Snow buries the area much of the year. Military helicopters will transport Arctic Care team members from Bethel to help native Alaskans in remote villages.

"It will be primitive conditions," Colonel Clark said. He first experienced such conditions in 2005 during a tour in Iraq, where Defense Department dentists often treat Iraqi civilians.

Last year, Colonel Clark volunteered with other 931st Airmen to support a humanitarian mission in rural Guatemala. So many people sought dental care there, his hands would be completely swollen by the end of most days, he said.
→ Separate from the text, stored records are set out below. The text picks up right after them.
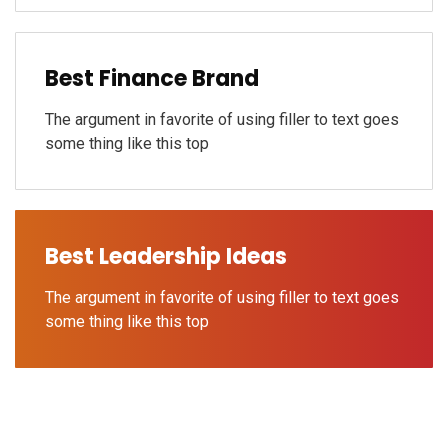
Best Finance Brand
The argument in favorite of using filler to text goes
some thing like this top
Best Leadership Ideas
The argument in favorite of using filler to text goes
some thing like this top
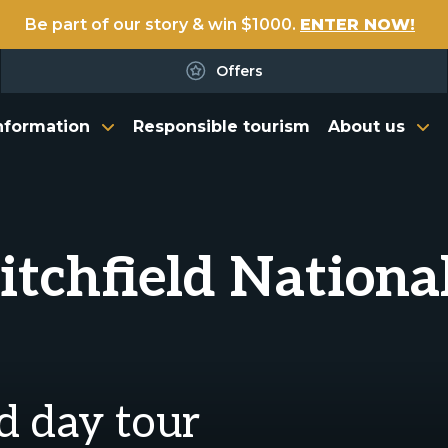
Be part of our story & win $1000.
ENTER NOW!
Offers
nformation
Responsible tourism
About us
Litchfield Nationa
ld day tour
Like Colonel Clark, who has his own dental practice in Ada, Okla., Colonel Hooper is a traditional Reservist with a full-time civilian job. She's a nurse practitioner for the Department of Veterans Affairs, which means she's completed advanced training in nursing valuable to the Alaska mission.

About 120 medical providers and other personnel from the Air Force, Army, Navy and Marine Corps are scheduled to support Operation Arctic Care 2009. The annual Innovative Readiness Training deployment offers joint service experience to active and Reserve components.